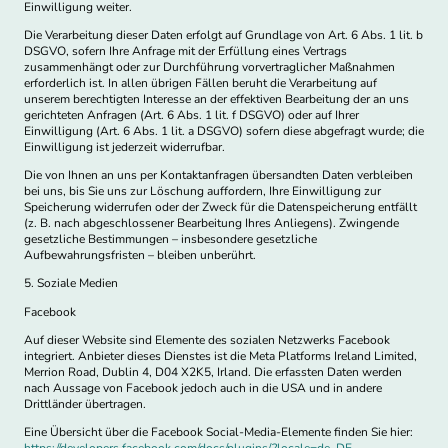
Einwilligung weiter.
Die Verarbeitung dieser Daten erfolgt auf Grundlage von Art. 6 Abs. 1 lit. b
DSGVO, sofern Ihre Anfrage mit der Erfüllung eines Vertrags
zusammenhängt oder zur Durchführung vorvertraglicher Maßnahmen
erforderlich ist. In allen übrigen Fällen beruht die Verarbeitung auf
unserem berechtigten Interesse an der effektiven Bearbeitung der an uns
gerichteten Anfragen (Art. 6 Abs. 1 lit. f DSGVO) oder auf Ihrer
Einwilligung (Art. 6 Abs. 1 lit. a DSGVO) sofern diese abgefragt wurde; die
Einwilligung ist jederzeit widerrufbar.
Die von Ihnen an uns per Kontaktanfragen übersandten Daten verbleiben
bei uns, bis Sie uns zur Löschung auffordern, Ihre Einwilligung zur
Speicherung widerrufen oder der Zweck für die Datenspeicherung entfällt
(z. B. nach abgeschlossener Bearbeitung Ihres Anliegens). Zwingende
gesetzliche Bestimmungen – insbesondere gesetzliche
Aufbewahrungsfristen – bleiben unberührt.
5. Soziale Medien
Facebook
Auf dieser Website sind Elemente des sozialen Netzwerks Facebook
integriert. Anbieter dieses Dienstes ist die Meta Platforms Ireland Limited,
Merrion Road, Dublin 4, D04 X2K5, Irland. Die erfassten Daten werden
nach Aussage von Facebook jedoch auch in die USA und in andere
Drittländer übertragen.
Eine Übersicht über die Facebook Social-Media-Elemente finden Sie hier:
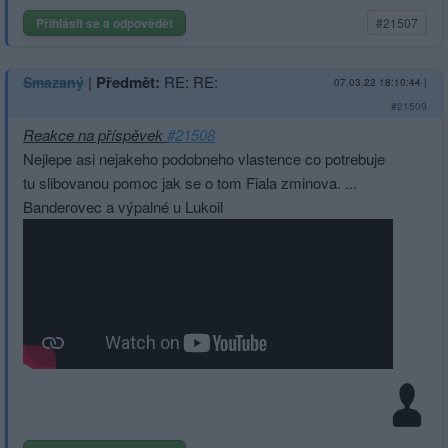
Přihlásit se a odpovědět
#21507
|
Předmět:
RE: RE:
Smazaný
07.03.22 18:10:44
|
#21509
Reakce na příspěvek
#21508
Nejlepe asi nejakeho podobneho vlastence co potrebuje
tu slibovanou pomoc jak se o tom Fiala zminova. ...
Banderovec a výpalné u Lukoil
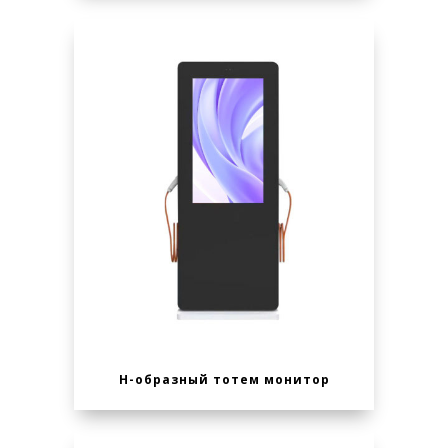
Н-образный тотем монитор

:::

WORK REQUEST -
Review the entries above and return every line where "DSGVO" appears.

EXERCISE RESPONSE -
DSGVO, sofern Ihre Anfrage mit der Erfüllung eines Vertrags
gerichteten Anfragen (Art. 6 Abs. 1 lit. f DSGVO) oder auf Ihrer
Einwilligung (Art. 6 Abs. 1 lit. a DSGVO) sofern diese abgefragt wurde; die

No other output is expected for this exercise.